How We Use Cube as an API-first Business Intelligence Platform to Build Real-Time Dashboards

Published in

Revel Systems Engineering Blog

10 min readJan 31, 2023

Come again, what is Cube exactly?

Cube is an API‑first business intelligence platform, which helps data engineers and application developers access data from modern data stores, organize it into consistent definitions, and deliver it to every application via REST, GraphQL or SQL APIs, while maintaining security and performance.

Cube is a headless BI platform, which means that it is decoupled from frontend interfaces. As headless BI, Cube provides API-first, four-part semantic layer which consists of data modeling, access control and caching on top of streaming SQL to build custom analytics experiences with modern tools.

In other words, it acts as a data access layer (or middleware), which, based on the data model, translates incoming API requests into SQL query and executes it in your database, while fully managing query orchestration, database connections and as mentioned above — caching and access control. The result then is being sent back to the client. Cube accepts queries via REST, GraphQL or SQL interfaces.

data modeling part allows you to define data models (centrally-managed definitions), which are also called cubes. You can define them either in YAML or JS:

Such schemas are exposed through querying API to end-users (for them to query the data in the database).

Measures are an aggregation over a certain column in your database table. They represent mostly data which you want to calculate.

Dimensions are like attributes related to a measure. They mostly represent a descriptive data. For example, the measure userCount can have dimensions like country, age, occupation, etc.

Later, I’ll provide an example of how do we use one of our cubes.

access control part helps to manage security so that only the right people have access to the right data. Cube provides multitenancy support both on database and data schema levels. As multiple drivers are supported, you can have customers’ data in different databases with one Cube instance. Cube’s role- and column-based data access control ensures isolation of customer’s data.
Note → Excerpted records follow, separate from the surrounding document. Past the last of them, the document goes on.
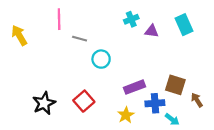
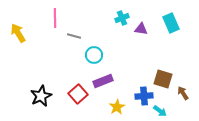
purple rectangle: (134, 87) -> (103, 81), moved

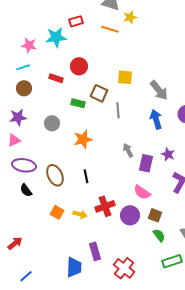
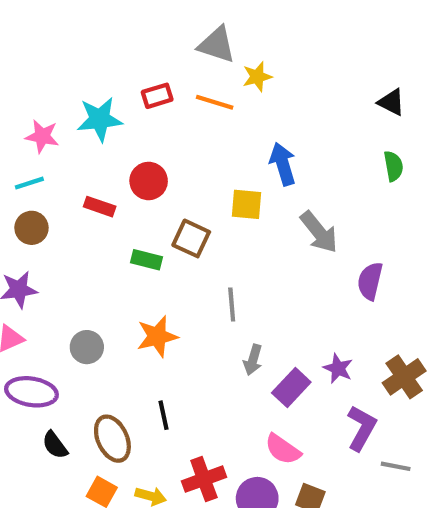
red rectangle: (76, 21) -> (157, 96), moved
gray line: (118, 110) -> (232, 304), moved
blue arrow: (156, 119) -> (283, 164), moved
gray circle: (52, 123) -> (87, 347), moved
gray arrow: (128, 150) -> (253, 360), turned -136
purple rectangle: (146, 163) -> (291, 388), turned 30
brown ellipse: (55, 175) -> (112, 439), moved
black semicircle: (26, 190) -> (55, 445), moved

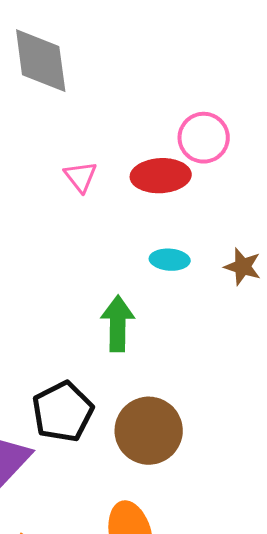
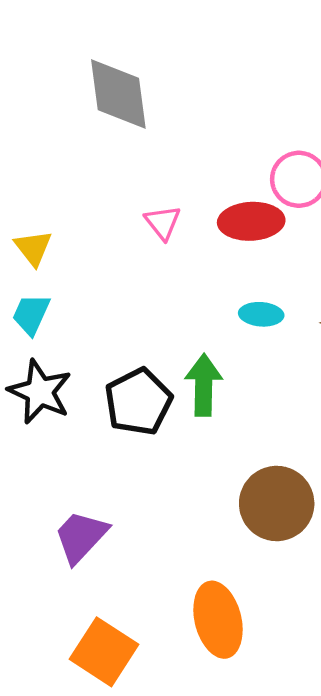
black pentagon: (63, 412) -> (138, 402), moved
brown circle: (149, 431) -> (277, 503), moved

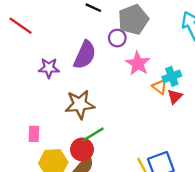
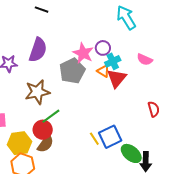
gray pentagon: (133, 20) -> (72, 71), moved
purple circle: (117, 38) -> (103, 48), moved
red triangle: (175, 97) -> (117, 78), size x1.5

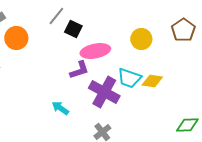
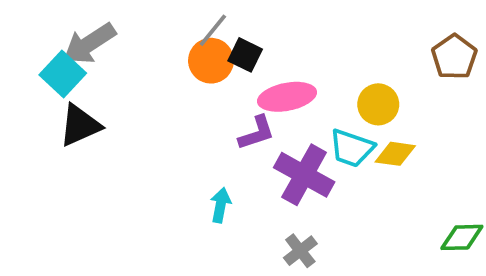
orange circle: (16, 38) -> (211, 61), moved
yellow circle: (141, 39) -> (378, 104), moved
cyan arrow: (60, 108) -> (220, 205), turned 66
Cube’s authentication and authorization is based on JWT tokens and security context (or access control). Authentication is handled outside of Cube via any available and configured JWKS (JSON Web Key Set). Cube currently has out-of-the-box support for such identity providers as Auth0 and AWS Cognito. Once the JWT token was verified and decoded, the claims are then being added to the security context which is then used to limit access to data for the particular users.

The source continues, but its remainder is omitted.